Score calls worth noting.

• Longevity = 4, not 5. SSaSS is the only mortality RCT and it was conducted in a high-risk rural Chinese cohort with high baseline sodium and prevalent untreated hypertension. The mechanism + dose-response data extrapolates to Western adults, but the direct trial doesn't. Reserving 5 for interventions with replicated mortality RCTs in the catalogue's target population.
• Health (short-term) = 1, not 2. The BP drop is real and reasonably fast, but it's silent for almost all readers. Hypertensives might notice; normotensives won't. Score reflects the felt-experience reality, not the biomarker change.
• Evidence = 4, not 5. The direction is consensus and trial-backed; the precise daily target is genuinely contested (NASEM 2019 dropped the 4,700 mg chronic-disease threshold). Felt dishonest to claim 5 when the field has just walked back the headline number.
• Beauty (cumulative) = 0. Considered scoring 1 (downstream aging benefit via cardiovascular health), but the mechanism is non-cutaneous and the article does not surface a beauty-specific paragraph. The score-and-body-track-each-other rule from the meta spec §5a step 7 made 0 the honest call — better to drop the dimension than to add a thin aesthetic paragraph that would not earn its place.

Contraindications token choice. Used kidney-disease. The full clinical caveat is broader (RAAS-blocking medications, K-sparing diuretics, type 1 diabetes, Addison's, significant heart failure) but the closed token set doesn't cover those cleanly. The article's warning callout handles the medication side; the meta contraindication covers the population most at risk of frank harm. cardiac-condition was considered for severe heart failure but felt too broad — would over-scope.

Future-link candidates. Once these exist, link from the out-of-scope section: sodium, dash-diet, magnesium, blood-pressure-screening, kidney-stones (if a separate condition entry is written).

Separate-entry candidate. Salt substitutes (the SSaSS-style intervention specifically) could warrant their own entry if the catalogue ever wants to cover the public-health policy angle — sodium reformulation, FDA labelling, the population-level RCT history — separately from the nutrient story.

Anchored on the typical reader. Stakes and payoff written for a normotensive-to-mildly-hypertensive adult eating a standard Western diet — not for the salt-sensitive hypertensive on three meds, who has a different conversation with their clinician. The protocol covers both because the food lever is the same.
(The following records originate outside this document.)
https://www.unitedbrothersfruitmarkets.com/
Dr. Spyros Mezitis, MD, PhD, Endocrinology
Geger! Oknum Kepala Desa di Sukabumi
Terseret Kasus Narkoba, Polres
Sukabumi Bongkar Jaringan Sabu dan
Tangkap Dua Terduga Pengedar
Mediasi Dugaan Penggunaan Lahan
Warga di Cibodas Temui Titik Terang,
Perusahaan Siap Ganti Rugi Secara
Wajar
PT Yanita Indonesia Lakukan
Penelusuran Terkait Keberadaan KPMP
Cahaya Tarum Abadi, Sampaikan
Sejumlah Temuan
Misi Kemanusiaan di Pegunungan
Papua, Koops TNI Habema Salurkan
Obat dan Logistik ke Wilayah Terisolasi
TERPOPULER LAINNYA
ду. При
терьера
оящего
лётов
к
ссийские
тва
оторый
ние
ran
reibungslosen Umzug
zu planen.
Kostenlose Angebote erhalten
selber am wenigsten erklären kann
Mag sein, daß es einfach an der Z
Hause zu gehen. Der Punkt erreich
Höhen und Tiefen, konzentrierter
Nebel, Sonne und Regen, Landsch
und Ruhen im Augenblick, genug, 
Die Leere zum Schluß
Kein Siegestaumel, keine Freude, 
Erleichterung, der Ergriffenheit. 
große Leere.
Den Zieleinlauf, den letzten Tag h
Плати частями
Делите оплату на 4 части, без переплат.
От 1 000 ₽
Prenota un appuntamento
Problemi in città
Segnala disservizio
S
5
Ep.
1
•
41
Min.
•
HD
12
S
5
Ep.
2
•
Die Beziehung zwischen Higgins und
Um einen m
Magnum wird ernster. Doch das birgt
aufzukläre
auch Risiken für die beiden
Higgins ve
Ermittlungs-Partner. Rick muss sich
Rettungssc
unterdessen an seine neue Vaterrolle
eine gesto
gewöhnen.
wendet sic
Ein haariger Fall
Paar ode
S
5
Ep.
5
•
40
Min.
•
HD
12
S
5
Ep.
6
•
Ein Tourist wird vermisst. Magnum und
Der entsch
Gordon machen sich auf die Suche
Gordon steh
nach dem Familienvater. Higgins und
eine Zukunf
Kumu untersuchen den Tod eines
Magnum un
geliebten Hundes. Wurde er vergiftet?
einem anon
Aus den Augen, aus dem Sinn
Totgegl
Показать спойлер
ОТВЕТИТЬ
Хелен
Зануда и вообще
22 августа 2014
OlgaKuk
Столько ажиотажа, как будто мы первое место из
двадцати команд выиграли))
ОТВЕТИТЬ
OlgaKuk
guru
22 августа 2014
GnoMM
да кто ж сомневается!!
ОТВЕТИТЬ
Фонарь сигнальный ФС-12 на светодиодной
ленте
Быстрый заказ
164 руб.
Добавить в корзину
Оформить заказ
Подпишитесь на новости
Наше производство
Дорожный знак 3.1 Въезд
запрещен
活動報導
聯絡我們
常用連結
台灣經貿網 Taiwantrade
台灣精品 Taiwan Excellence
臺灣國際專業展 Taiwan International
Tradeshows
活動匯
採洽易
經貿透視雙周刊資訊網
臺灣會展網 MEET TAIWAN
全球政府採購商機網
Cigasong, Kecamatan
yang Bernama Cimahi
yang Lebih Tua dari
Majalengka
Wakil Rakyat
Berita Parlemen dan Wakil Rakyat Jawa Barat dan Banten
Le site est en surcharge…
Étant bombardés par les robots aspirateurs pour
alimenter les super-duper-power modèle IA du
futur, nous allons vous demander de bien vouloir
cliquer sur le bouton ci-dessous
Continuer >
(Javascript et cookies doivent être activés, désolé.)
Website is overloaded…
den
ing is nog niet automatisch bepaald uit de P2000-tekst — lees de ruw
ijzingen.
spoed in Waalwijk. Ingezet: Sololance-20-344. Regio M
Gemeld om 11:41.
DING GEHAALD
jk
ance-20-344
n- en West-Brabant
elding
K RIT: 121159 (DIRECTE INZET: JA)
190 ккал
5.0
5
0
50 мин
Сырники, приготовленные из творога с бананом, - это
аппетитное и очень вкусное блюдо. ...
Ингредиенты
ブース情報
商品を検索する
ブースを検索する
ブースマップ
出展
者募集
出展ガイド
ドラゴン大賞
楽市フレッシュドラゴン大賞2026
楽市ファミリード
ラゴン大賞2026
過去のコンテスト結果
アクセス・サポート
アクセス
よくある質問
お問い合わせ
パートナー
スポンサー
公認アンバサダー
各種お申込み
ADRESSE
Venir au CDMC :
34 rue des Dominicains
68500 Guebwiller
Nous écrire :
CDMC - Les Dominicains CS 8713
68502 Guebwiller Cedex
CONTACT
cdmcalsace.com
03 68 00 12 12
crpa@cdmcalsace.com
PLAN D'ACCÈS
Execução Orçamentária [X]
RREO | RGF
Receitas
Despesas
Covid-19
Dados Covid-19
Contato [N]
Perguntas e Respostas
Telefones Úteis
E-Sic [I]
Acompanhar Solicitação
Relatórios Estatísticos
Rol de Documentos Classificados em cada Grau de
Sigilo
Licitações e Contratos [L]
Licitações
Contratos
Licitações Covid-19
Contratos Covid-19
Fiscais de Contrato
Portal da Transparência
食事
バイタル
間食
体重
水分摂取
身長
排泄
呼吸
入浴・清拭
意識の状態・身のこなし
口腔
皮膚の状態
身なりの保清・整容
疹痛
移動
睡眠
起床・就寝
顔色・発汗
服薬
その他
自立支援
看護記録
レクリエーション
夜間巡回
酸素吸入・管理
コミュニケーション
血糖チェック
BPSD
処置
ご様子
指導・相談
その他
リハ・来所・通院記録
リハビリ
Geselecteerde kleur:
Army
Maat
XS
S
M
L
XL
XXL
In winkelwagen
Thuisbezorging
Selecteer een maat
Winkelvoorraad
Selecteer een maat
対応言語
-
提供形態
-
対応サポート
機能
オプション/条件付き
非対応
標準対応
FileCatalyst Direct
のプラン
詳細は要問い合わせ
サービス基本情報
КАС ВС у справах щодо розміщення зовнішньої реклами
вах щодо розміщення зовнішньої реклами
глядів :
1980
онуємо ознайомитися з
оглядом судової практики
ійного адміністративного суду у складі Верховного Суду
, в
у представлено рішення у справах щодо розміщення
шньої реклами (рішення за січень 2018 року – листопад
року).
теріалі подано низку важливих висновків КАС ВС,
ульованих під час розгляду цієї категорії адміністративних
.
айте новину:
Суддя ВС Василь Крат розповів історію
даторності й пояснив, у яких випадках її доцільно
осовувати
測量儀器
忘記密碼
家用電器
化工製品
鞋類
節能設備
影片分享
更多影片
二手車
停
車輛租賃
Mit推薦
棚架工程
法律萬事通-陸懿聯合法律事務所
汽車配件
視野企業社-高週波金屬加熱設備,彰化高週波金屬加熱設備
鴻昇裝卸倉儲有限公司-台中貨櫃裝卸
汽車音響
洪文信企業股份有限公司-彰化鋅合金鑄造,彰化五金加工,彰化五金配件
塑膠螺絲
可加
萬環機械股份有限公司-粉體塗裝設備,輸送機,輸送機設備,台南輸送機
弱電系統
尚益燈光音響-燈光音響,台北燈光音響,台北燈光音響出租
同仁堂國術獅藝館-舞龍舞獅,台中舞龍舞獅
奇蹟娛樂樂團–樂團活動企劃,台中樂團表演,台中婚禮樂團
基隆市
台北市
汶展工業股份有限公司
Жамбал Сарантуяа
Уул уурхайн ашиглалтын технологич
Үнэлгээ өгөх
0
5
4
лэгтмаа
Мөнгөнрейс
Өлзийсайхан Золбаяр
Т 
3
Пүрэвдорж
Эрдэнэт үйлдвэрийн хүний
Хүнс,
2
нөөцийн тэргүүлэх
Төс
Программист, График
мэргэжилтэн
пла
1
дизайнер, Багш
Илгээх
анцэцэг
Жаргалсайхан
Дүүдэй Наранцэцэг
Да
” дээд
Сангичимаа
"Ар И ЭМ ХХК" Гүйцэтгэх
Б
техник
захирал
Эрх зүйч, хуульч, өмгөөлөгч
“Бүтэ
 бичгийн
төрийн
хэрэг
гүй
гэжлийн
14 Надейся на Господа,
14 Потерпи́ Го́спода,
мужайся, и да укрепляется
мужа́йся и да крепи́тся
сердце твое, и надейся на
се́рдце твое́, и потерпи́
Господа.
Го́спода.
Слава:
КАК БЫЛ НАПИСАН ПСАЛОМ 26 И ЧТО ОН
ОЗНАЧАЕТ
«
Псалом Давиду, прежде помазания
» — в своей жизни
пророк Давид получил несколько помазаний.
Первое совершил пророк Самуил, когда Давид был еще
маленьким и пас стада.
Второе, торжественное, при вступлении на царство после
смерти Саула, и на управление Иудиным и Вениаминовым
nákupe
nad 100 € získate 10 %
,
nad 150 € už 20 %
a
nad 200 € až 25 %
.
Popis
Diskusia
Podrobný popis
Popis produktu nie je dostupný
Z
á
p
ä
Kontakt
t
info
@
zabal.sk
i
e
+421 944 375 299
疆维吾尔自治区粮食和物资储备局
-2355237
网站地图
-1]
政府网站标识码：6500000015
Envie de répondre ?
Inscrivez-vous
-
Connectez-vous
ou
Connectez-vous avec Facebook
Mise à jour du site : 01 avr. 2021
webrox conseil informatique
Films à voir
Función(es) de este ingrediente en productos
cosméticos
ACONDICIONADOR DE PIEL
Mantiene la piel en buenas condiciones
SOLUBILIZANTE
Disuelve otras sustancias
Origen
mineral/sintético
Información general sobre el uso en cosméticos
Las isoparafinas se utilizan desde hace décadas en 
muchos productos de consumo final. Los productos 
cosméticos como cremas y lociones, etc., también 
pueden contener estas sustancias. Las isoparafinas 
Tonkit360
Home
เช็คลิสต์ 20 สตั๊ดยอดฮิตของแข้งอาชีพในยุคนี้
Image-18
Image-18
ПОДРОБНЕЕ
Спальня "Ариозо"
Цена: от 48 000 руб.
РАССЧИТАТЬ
Citations the article doesn't use but the dossier does. Bernabe-Ortiz 2020 (Peru salt-substitute community trial), Schwingshackl 2017 (food-group meta-analysis), Yang 2011 (NHANES Na/K mortality), Schwalfenberg 2017 (magnesium context for cramp myth), O'Donnell 2020 (sodium-skeptic position), USDA 2020, WHO 2012. Kept in research for the credibility-range work and the population-variability section.